Centrale Raad van Beroep

Datum uitspraak
10 maart 2005
Publicatiedatum
4 april 2013
Zaaknummer
03/1606 CSV
Instantie
Centrale Raad van Beroep
Type
Uitspraak
Rechtsgebied
Bestuursrecht; Socialezekerheidsrecht
Procedures
  • Hoger beroep
Rechters
Vindplaatsen
  • Rechtspraak.nl
AI samenvatting door LexboostAutomatisch gegenereerd

Aansprakelijkheid voor premieschuld op grond van de Coördinatiewet Sociale Verzekering

In deze zaak gaat het om de aansprakelijkheid van appellant voor een premieschuld die is ontstaan tijdens zijn periode als bestuurder van Aannemingsbedrijf Ad Nouws B.V. De Centrale Raad van Beroep behandelt het hoger beroep van appellant tegen een eerdere uitspraak van de rechtbank Breda. Appellant was van 1 januari 1994 tot en met 17 augustus 1998 bestuurder van de B.V., waar gedurende deze periode een premieschuld van f 312.806,65 is ontstaan. Gedaagde, het Uitvoeringsinstituut werknemersverzekeringen, heeft appellant aansprakelijk gesteld voor deze schuld op basis van artikel 16c en 16d van de Coördinatiewet Sociale Verzekering. Na een bezwaarprocedure heeft gedaagde het bedrag van de aansprakelijkstelling verlaagd, maar appellant bleef aansprakelijk voor een bedrag van f 205.358,65.

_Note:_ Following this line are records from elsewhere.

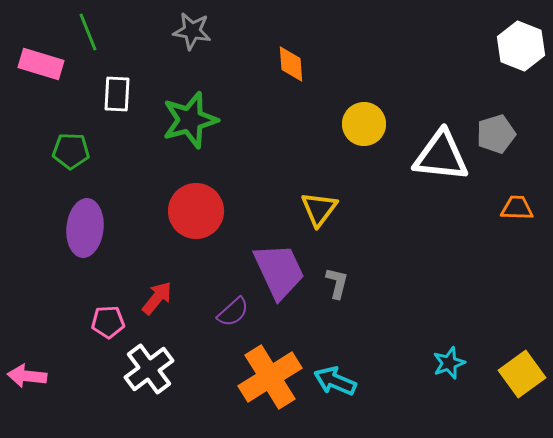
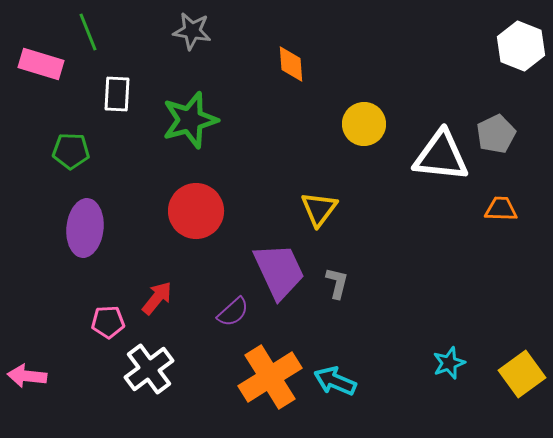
gray pentagon: rotated 9 degrees counterclockwise
orange trapezoid: moved 16 px left, 1 px down
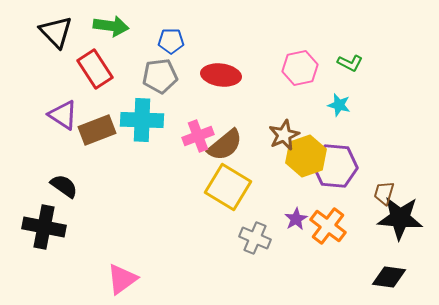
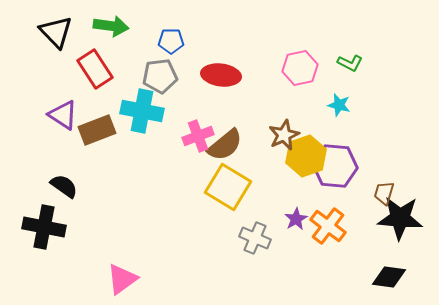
cyan cross: moved 9 px up; rotated 9 degrees clockwise
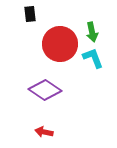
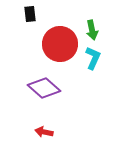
green arrow: moved 2 px up
cyan L-shape: rotated 45 degrees clockwise
purple diamond: moved 1 px left, 2 px up; rotated 8 degrees clockwise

De rechtbank heeft het beroep van appellant gegrond verklaard en het bedrag waarvoor hij aansprakelijk werd gesteld vastgesteld op € 82.999,12. Appellant heeft in hoger beroep aangevoerd dat de berekening van gedaagde niet aansluit bij de realiteit en heeft verschillende grieven ingediend, onderbouwd met stukken. Gedaagde heeft echter gesteld dat zijn berekening is gebaseerd op de grootboekrekening van de B.V. en dat appellant niet voldoende bewijs heeft geleverd voor zijn claims.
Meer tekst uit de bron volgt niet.